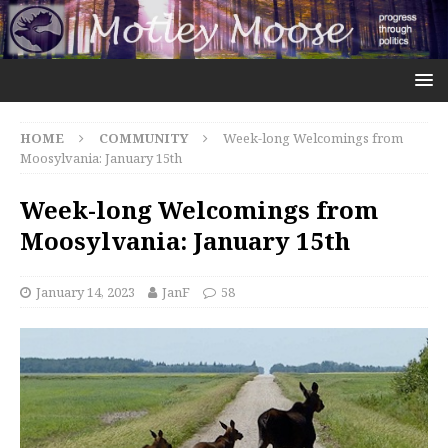
HOME
COMMUNITY
Week-long Welcomings from
Moosylvania: January 15th
Week-long Welcomings from
Moosylvania: January 15th
January 14, 2023
JanF
58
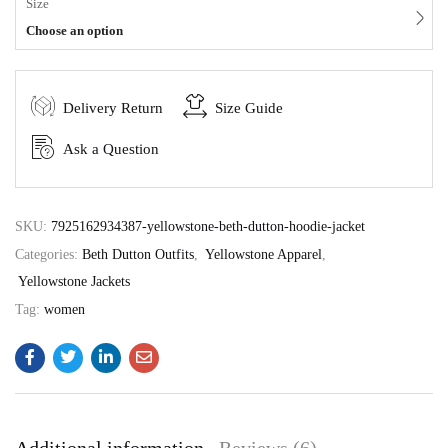
Size
Choose an option
Delivery Return
Size Guide
Ask a Question
SKU:
7925162934387-yellowstone-beth-dutton-hoodie-jacket
Categories:
Beth Dutton Outfits
,
Yellowstone Apparel
,
Yellowstone Jackets
Tag:
women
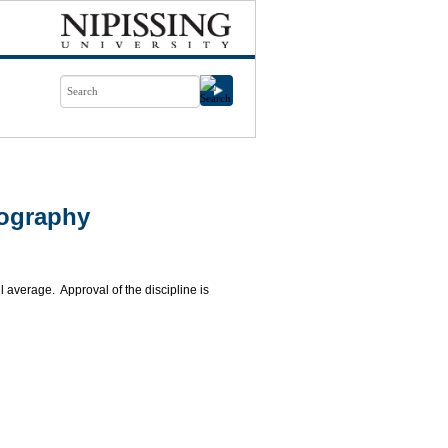
eography
 average. Approval of the discipline is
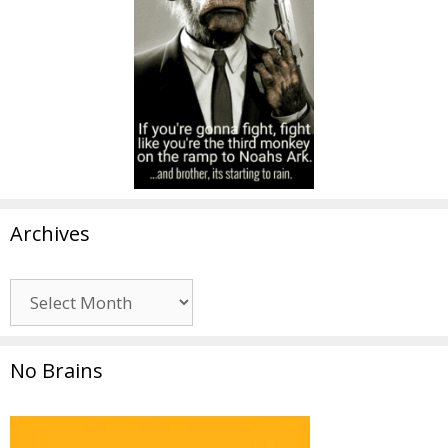
Archives
Archives
No Brains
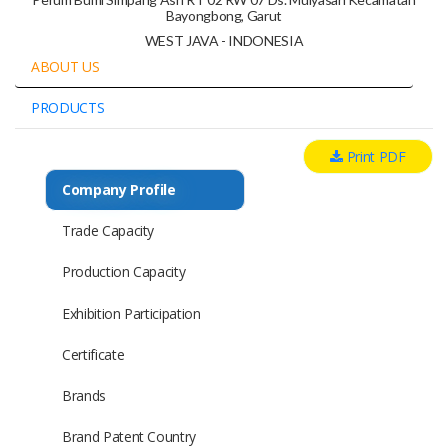
Bayongbong, Garut
WEST JAVA - INDONESIA
ABOUT US
PRODUCTS
Print PDF
Company Profile
Trade Capacity
Production Capacity
Exhibition Participation
Certificate
Brands
Brand Patent Country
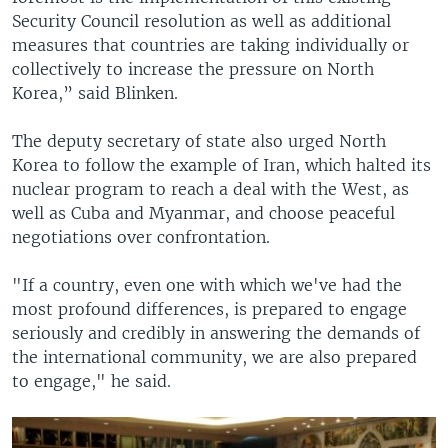
Security Council resolution as well as additional
measures that countries are taking individually or
collectively to increase the pressure on North
Korea,” said Blinken.
The deputy secretary of state also urged North
Korea to follow the example of Iran, which halted its
nuclear program to reach a deal with the West, as
well as Cuba and Myanmar, and choose peaceful
negotiations over confrontation.
"If a country, even one with which we've had the
most profound differences, is prepared to engage
seriously and credibly in answering the demands of
the international community, we are also prepared
to engage," he said.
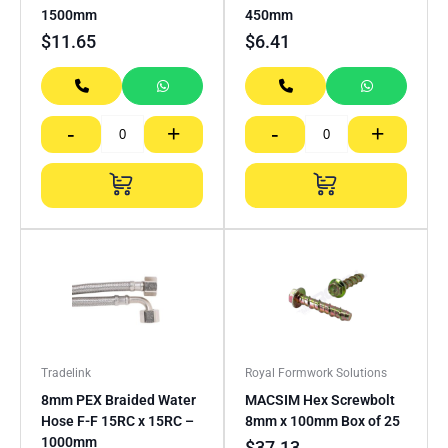
1500mm
450mm
$
11.65
$
6.41
-
+
-
+
Tradelink
Royal Formwork Solutions
8mm PEX Braided Water
MACSIM Hex Screwbolt
Hose F-F 15RC x 15RC –
8mm x 100mm Box of 25
1000mm
$
37.13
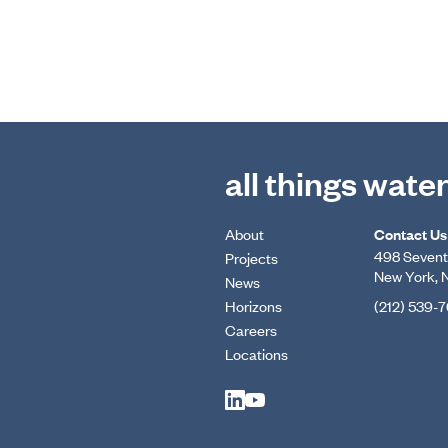
all things wate
About
Contact Us
498 Seventh
Projects
New York, 
News
Horizons
(212) 539-
Careers
Locations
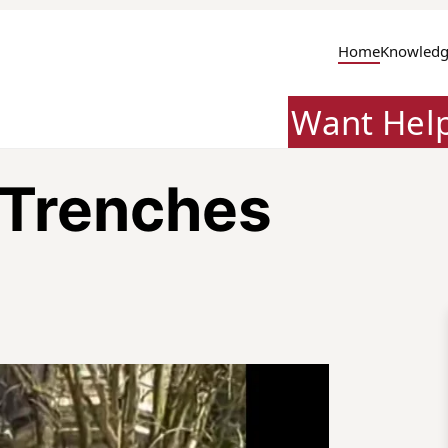
Home
Knowledg
Want Hel
 Trenches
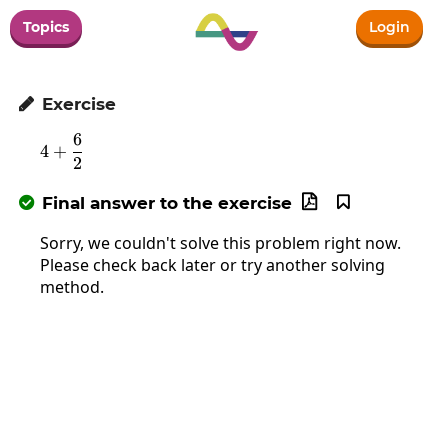
Topics
Login
Exercise

6
4+\frac{6}{2}
4
+
2
Final answer to the exercise



Sorry, we couldn't solve this problem right now.
Please check back later or try another solving
method.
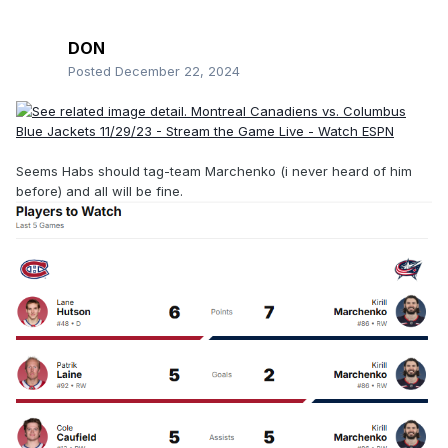
DON
Posted
December 22, 2024
Seems Habs should tag-team Marchenko (i never heard of him
before) and all will be fine.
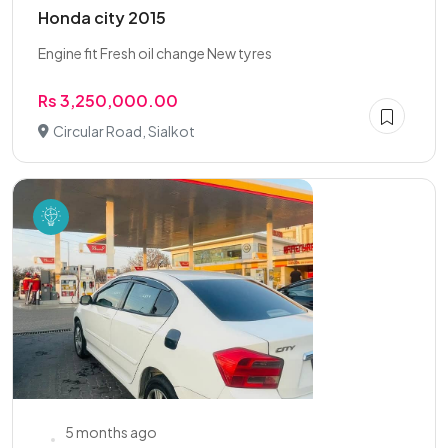
Honda city 2015
Engine fit Fresh oil change New tyres
Rs 3,250,000.00
Circular Road, Sialkot
5 months ago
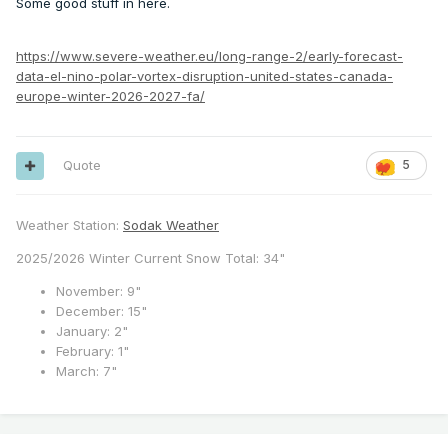
Some good stuff in here.
https://www.severe-weather.eu/long-range-2/early-forecast-
data-el-nino-polar-vortex-disruption-united-states-canada-
europe-winter-2026-2027-fa/
Quote
5
Weather Station:
Sodak Weather
2025/2026 Winter Current Snow Total: 34"
November: 9"
December: 15"
January: 2"
February: 1"
March: 7"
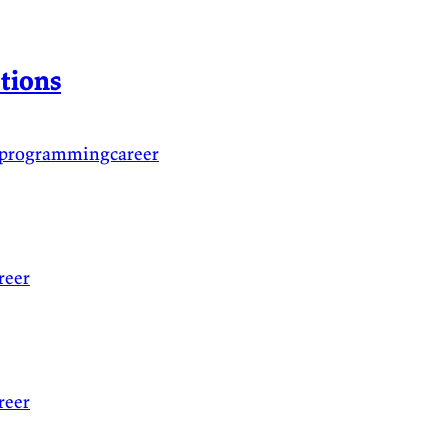
tions
oprogrammingcareer
reer
reer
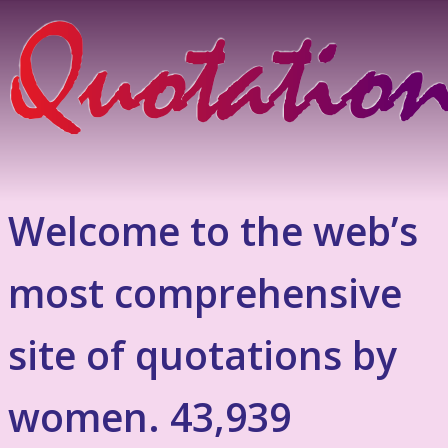
Welcome to the web’s
most comprehensive
site of quotations by
women. 43,939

++++++++

#### [Goal of the exercise]
Reproduce all of the entries above word for word, but leave out their pictures.

#### [Written solution]
HOME
COMMUNITY
Week-long Welcomings from
Moosylvania: January 15th
Week-long Welcomings from
Moosylvania: January 15th
January 14, 2023
JanF
58
Size
Choose an option
Delivery Return
Size Guide
Ask a Question
SKU:
7925162934387-yellowstone-beth-dutton-hoodie-jacket
Categories:
Beth Dutton Outfits
,
Yellowstone Apparel
,
Yellowstone Jackets
Tag:
women
eography
 average. Approval of the discipline is
Archives
Archives
No Brains
Bayongbong, Garut
WEST JAVA - INDONESIA
ABOUT US
PRODUCTS
Print PDF
Company Profile
Trade Capacity
Production Capacity
Exhibition Participation
Certificate
Brands
Brand Patent Country
Security Council resolution as well as additional
measures that countries are taking individually or
collectively to increase the pressure on North
Korea,” said Blinken.
The deputy secretary of state also urged North
Korea to follow the example of Iran, which halted its
nuclear program to reach a deal with the West, as
well as Cuba and Myanmar, and choose peaceful
negotiations over confrontation.
"If a country, even one with which we've had the
most profound differences, is prepared to engage
seriously and credibly in answering the demands of
the international community, we are also prepared
to engage," he said.
1500mm
450mm
$
11.65
$
6.41
-
+
-
+
Tradelink
Royal Formwork Solutions
8mm PEX Braided Water
MACSIM Hex Screwbolt
Hose F-F 15RC x 15RC –
8mm x 100mm Box of 25
1000mm
$
37.13
all things wate
About
Contact Us
498 Seventh
Projects
New York, 
News
Horizons
(212) 539-
Careers
Locations
Home
Knowledg
Want Hel
 Trenches
Topics
Login
Exercise

6
4+\frac{6}{2}
4
+
2
Final answer to the exercise



Sorry, we couldn't solve this problem right now.
Please check back later or try another solving
method.
DON
Posted
December 22, 2024
Seems Habs should tag-team Marchenko (i never heard of him
before) and all will be fine.
Honda city 2015
Engine fit Fresh oil change New tyres
Rs 3,250,000.00
Circular Road, Sialkot
5 months ago
Some good stuff in here.
https://www.severe-weather.eu/long-range-2/early-forecast-
data-el-nino-polar-vortex-disruption-united-states-canada-
europe-winter-2026-2027-fa/
Quote
5
Weather Station:
Sodak Weather
2025/2026 Winter Current Snow Total: 34"
November: 9"
December: 15"
January: 2"
February: 1"
March: 7"
tions
oprogrammingcareer
reer
reer
Welcome to the web’s
most comprehensive
site of quotations by
women. 43,939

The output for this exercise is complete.